- DATA RECORDS

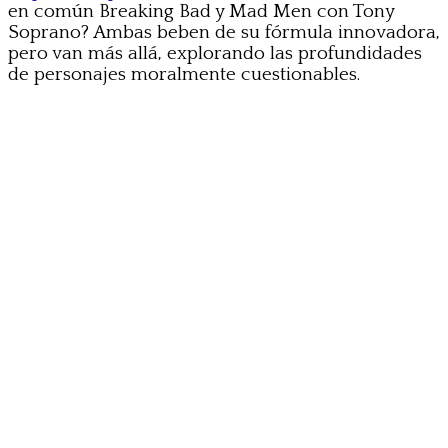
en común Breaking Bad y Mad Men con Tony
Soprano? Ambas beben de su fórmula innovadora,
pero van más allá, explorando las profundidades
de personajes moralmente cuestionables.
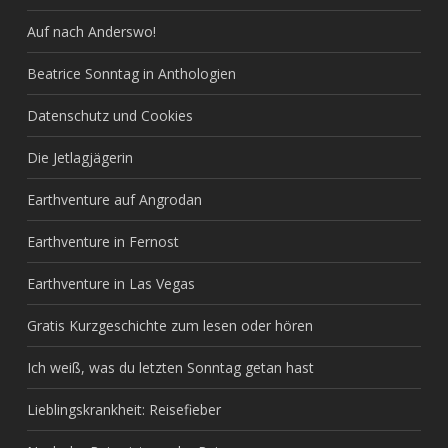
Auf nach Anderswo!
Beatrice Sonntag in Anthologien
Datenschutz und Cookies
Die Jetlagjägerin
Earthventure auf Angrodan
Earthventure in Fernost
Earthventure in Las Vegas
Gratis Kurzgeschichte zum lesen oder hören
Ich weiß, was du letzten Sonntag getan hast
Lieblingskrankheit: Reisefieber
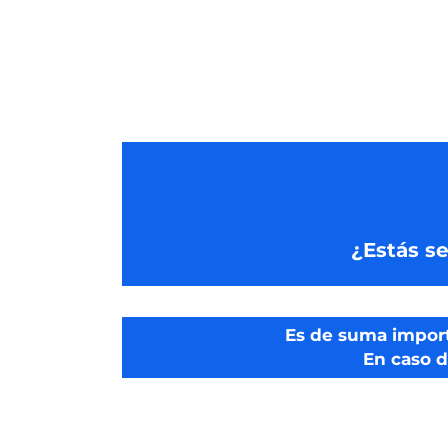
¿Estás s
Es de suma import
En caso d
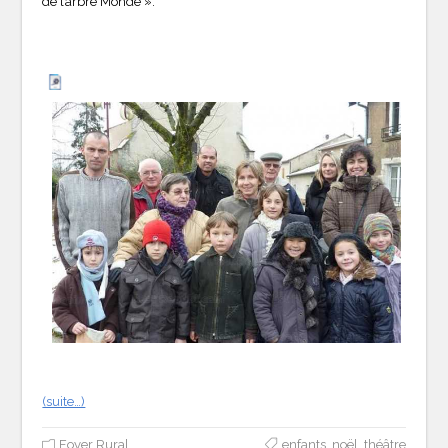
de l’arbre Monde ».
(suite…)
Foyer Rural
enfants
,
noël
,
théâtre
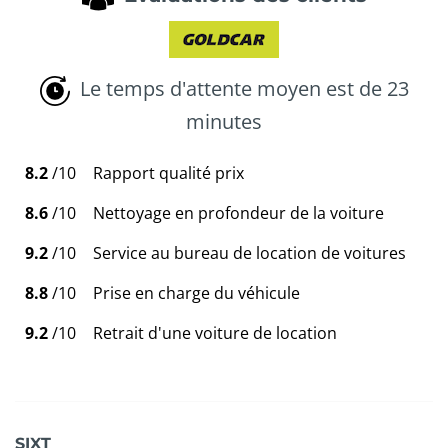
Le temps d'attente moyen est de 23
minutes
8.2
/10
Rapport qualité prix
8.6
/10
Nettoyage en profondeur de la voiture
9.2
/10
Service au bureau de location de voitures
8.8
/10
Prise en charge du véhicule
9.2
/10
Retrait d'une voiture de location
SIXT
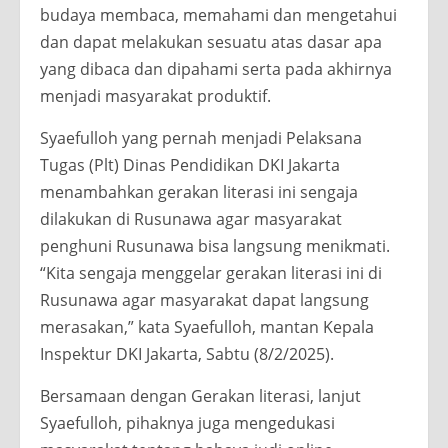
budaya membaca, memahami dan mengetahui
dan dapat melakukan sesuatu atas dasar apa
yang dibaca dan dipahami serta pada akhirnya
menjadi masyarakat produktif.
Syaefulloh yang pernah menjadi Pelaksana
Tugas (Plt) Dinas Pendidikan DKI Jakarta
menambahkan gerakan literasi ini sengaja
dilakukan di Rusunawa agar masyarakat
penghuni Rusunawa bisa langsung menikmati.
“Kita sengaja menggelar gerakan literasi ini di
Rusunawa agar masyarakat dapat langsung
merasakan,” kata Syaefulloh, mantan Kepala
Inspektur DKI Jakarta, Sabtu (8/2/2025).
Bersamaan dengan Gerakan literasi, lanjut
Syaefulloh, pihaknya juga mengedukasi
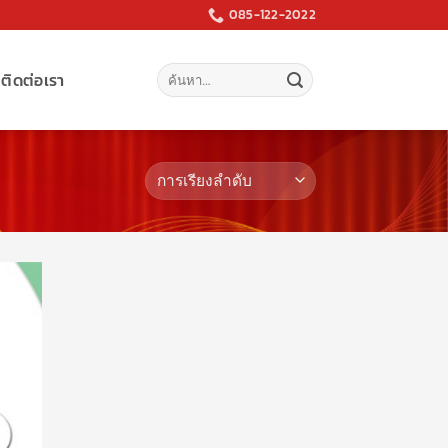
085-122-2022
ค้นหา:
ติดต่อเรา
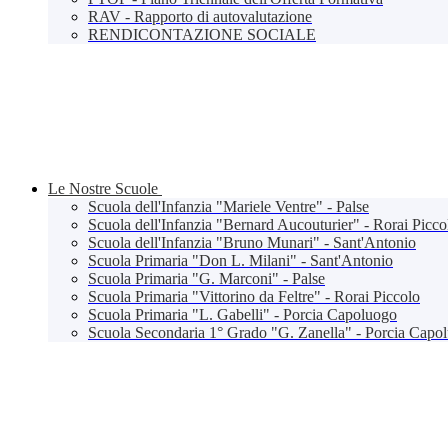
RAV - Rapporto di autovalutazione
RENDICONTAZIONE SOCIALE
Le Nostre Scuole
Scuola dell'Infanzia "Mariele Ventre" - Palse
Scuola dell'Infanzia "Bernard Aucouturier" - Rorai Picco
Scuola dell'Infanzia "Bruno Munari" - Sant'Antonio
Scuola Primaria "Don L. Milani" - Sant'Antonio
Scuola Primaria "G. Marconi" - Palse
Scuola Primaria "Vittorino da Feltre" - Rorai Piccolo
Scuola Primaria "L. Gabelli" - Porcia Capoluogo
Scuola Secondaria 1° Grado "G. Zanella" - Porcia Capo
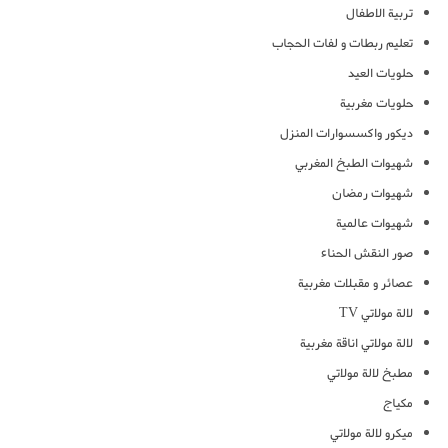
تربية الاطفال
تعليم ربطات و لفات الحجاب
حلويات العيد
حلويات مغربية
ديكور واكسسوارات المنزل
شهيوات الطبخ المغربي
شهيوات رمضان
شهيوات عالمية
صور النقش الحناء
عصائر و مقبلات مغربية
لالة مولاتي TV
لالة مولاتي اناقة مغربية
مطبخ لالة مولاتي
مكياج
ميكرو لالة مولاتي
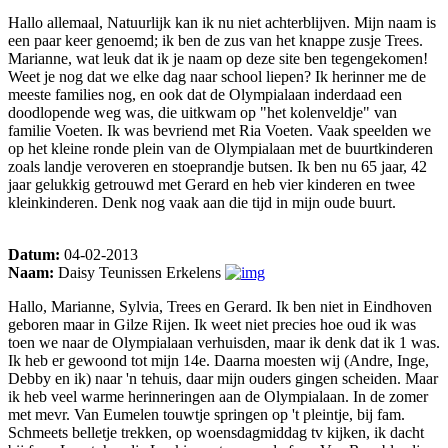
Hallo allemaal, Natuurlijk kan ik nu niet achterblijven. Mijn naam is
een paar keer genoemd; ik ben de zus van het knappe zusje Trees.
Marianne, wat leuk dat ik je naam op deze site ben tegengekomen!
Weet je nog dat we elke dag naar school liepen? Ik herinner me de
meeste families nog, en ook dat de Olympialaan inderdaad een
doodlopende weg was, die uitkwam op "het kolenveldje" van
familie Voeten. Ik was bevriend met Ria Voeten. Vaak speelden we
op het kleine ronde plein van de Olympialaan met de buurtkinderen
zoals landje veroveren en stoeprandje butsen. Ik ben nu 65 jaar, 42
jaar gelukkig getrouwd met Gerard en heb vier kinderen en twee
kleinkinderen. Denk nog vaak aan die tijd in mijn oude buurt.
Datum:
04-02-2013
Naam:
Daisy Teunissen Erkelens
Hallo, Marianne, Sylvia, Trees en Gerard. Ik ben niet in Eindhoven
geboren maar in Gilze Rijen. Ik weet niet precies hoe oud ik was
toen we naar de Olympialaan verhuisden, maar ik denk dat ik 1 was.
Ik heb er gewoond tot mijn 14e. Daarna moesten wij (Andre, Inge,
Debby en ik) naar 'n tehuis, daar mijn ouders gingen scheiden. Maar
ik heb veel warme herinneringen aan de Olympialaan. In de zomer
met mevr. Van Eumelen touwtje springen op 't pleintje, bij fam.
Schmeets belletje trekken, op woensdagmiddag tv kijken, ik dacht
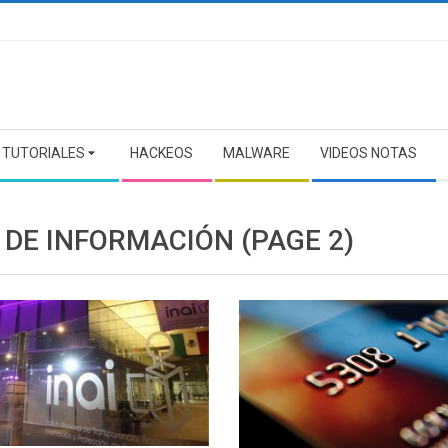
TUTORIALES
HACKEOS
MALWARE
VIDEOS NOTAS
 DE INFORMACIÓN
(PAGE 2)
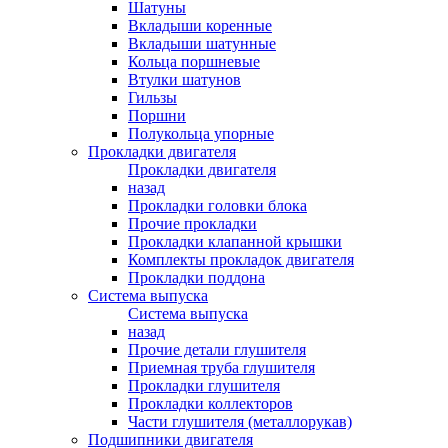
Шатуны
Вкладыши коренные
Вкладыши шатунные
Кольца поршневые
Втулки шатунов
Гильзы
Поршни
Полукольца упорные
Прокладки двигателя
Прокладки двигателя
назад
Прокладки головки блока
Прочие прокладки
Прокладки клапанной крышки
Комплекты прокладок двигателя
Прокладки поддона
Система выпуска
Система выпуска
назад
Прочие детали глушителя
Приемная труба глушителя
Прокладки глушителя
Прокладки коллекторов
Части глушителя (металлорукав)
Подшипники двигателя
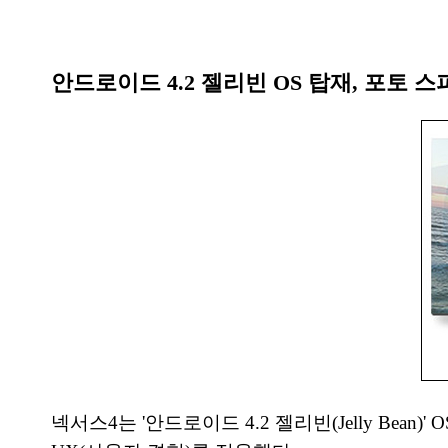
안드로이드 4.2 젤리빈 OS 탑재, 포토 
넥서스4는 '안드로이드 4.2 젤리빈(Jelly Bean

- AIM OF THE TASK
Each line above should be printed again exactly, though the pictures should not be.

- SOLUTION
en común Breaking Bad y Mad Men con Tony
Soprano? Ambas beben de su fórmula innovadora,
pero van más allá, explorando las profundidades
de personajes moralmente cuestionables.
Auf nach Anderswo!
Beatrice Sonntag in Anthologien
Datenschutz und Cookies
Die Jetlagjägerin
Earthventure auf Angrodan
Earthventure in Fernost
Earthventure in Las Vegas
Gratis Kurzgeschichte zum lesen oder hören
Ich weiß, was du letzten Sonntag getan hast
Lieblingskrankheit: Reisefieber
¿Estás s
Es de suma import
En caso d
de l’arbre Monde ».
(suite…)
Foyer Rural
enfants
,
noël
,
théâtre
Le temps d'attente moyen est de 23
minutes
8.2
/10
Rapport qualité prix
8.6
/10
Nettoyage en profondeur de la voiture
9.2
/10
Service au bureau de location de voitures
8.8
/10
Prise en charge du véhicule
9.2
/10
Retrait d'une voiture de location
SIXT
budaya membaca, memahami dan mengetahui
dan dapat melakukan sesuatu atas dasar apa
yang dibaca dan dipahami serta pada akhirnya
menjadi masyarakat produktif.
Syaefulloh yang pernah menjadi Pelaksana
Tugas (Plt) Dinas Pendidikan DKI Jakarta
menambahkan gerakan literasi ini sengaja
dilakukan di Rusunawa agar masyarakat
penghuni Rusunawa bisa langsung menikmati.
“Kita sengaja menggelar gerakan literasi ini di
Rusunawa agar masyarakat dapat langsung
merasakan,” kata Syaefulloh, mantan Kepala
Inspektur DKI Jakarta, Sabtu (8/2/2025).
Bersamaan dengan Gerakan literasi, lanjut
Syaefulloh, pihaknya juga mengedukasi
085-122-2022
ค้นหา:
ติดต่อเรา
RAV - Rapporto di autovalutazione
RENDICONTAZIONE SOCIALE
Le Nostre Scuole
Scuola dell'Infanzia "Mariele Ventre" - Palse
Scuola dell'Infanzia "Bernard Aucouturier" - Rorai Picco
Scuola dell'Infanzia "Bruno Munari" - Sant'Antonio
Scuola Primaria "Don L. Milani" - Sant'Antonio
Scuola Primaria "G. Marconi" - Palse
Scuola Primaria "Vittorino da Feltre" - Rorai Piccolo
Scuola Primaria "L. Gabelli" - Porcia Capoluogo
Scuola Secondaria 1° Grado "G. Zanella" - Porcia Capo
تربية الاطفال
تعليم ربطات و لفات الحجاب
حلويات العيد
حلويات مغربية
ديكور واكسسوارات المنزل
شهيوات الطبخ المغربي
شهيوات رمضان
شهيوات عالمية
صور النقش الحناء
عصائر و مقبلات مغربية
لالة مولاتي TV
لالة مولاتي اناقة مغربية
مطبخ لالة مولاتي
مكياج
ميكرو لالة مولاتي
Hallo allemaal, Natuurlijk kan ik nu niet achterblijven. Mijn naam is
een paar keer genoemd; ik ben de zus van het knappe zusje Trees.
Marianne, wat leuk dat ik je naam op deze site ben tegengekomen!
Weet je nog dat we elke dag naar school liepen? Ik herinner me de
meeste families nog, en ook dat de Olympialaan inderdaad een
doodlopende weg was, die uitkwam op "het kolenveldje" van
familie Voeten. Ik was bevriend met Ria Voeten. Vaak speelden we
op het kleine ronde plein van de Olympialaan met de buurtkinderen
zoals landje veroveren en stoeprandje butsen. Ik ben nu 65 jaar, 42
jaar gelukkig getrouwd met Gerard en heb vier kinderen en twee
kleinkinderen. Denk nog vaak aan die tijd in mijn oude buurt.
Datum:
04-02-2013
Naam:
Daisy Teunissen Erkelens
Hallo, Marianne, Sylvia, Trees en Gerard. Ik ben niet in Eindhoven
geboren maar in Gilze Rijen. Ik weet niet precies hoe oud ik was
toen we naar de Olympialaan verhuisden, maar ik denk dat ik 1 was.
Ik heb er gewoond tot mijn 14e. Daarna moesten wij (Andre, Inge,
Debby en ik) naar 'n tehuis, daar mijn ouders gingen scheiden. Maar
ik heb veel warme herinneringen aan de Olympialaan. In de zomer
met mevr. Van Eumelen touwtje springen op 't pleintje, bij fam.
Schmeets belletje trekken, op woensdagmiddag tv kijken, ik dacht
TUTORIALES
HACKEOS
MALWARE
VIDEOS NOTAS
 DE INFORMACIÓN
(PAGE 2)
Шатуны
Вкладыши коренные
Вкладыши шатунные
Кольца поршневые
Втулки шатунов
Гильзы
Поршни
Полукольца упорные
Прокладки двигателя
Прокладки двигателя
назад
Прокладки головки блока
Прочие прокладки
Прокладки клапанной крышки
Комплекты прокладок двигателя
Прокладки поддона
Система выпуска
Система выпуска
назад
Прочие детали глушителя
Приемная труба глушителя
Прокладки глушителя
Прокладки коллекторов
Части глушителя (металлорукав)
Подшипники двигателя
안드로이드 4.2 젤리빈 OS 탑재, 포토 
넥서스4는 '안드로이드 4.2 젤리빈(Jelly Bean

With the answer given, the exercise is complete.